Mumbai: Even though Mumbai has reported an increase in Covid-19 cases, doctors said the current surge and level of infection is far from the first two waves. After a shortage of antivirals and steroids during the first and second waves, paracetamol is dominating medical prescriptions in the current wave.
Calling the current surge, driven by the Omicron variant and its subvariants, a blip, Dr. Vasant Nagvekar, an infectious disease expert and member of the state’s Covid-19 task force, said he was the mildest form of Covid-19 since the pandemic began. “Most patients are only prescribed paracetamol for fever that sets in within 48 hours. We only admit patients with multiple comorbidities for observation,” he said.
Observing the three waves, Dr Nagvekar said the first wave was moderate where they initially struggled with medication and treated patients symptomatically.
“At first, we had no antiviral drugs. Remdesivir, a broad-spectrum antiviral drug, was not available until early June 2020, but was not widely available. The second wave was the most severe where we saw lung damage as the virus evaded the immune system. Mortality and hospitalizations were high and we also saw fungal infections. Antiviral drugs like remdesivir, favipiravir, tocilizumab and steroids have been used. It was from the third wave that we saw fewer hospitalizations and the disease is self-limiting but highly transmissible,” he said.
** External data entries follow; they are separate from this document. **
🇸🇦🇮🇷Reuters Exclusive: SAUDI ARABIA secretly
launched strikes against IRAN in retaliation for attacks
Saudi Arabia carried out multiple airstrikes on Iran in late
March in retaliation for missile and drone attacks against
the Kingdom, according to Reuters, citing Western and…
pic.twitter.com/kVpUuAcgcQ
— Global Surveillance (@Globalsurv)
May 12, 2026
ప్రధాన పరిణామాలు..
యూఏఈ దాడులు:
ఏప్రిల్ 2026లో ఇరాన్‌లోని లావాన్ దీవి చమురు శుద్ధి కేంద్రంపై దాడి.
Dr Rajesh Sharma, a specialist in respiratory medicine at Saifee Hospital, said patients who test positive take 2-3 days to recover. “They are either asymptomatic or mildly symptomatic, in which they have a sore throat, malaise – a general feeling of being unwell, cough and fever, which lasts for 2 days,” he said.
Dr Sharma said regular paracetamol is what is prescribed for fever unless the patient has high-risk factors like multiple comorbidities and the fever persists beyond three days. “In a few patients we see discomfort lasting a little longer as well as post-viral bronchitis in which the person may deal with a persistent cough for two weeks. But no other post-Covid complications like we’ve seen in other waves,” he said.
Dr Pradip Awate, epidemiologist and state surveillance officer, said that while it was up to the ICMR or the national task force to decide whether to call it endemic, the current trend seems to indicate that we enter an endemic state.
“In the second and third wave, the case doubling time was the second and third day, which is not the case now. The number of cases remains the same for almost a week and then increases. The uptrend is different. It doesn’t look like a wave and within a few weeks it should calm down,” he said.
Dr Awate said the admission rate in Maharashtra is 4.5% and 95% of cases are asymptomatic or mild. “We are in regular contact with clinicians and we have not received any significant input from them regarding new cases of Covid-19,” he said.
Maharashtra’s public health department said the June surge can be attributed to Omicron sub-variants – BA.2 and BA.2.38 – which have been seen in recent whole genome sequencing reports.
“The virus will continue to mutate. We will have more variants and sub-variants. We must be alert to new variants to verify virulence. This can be done through testing and genomic monitoring. Current Omicron subvariants are highly transmissible but milder,” said Dr Subhash Salunkhe, epidemiologist and member of the national task force.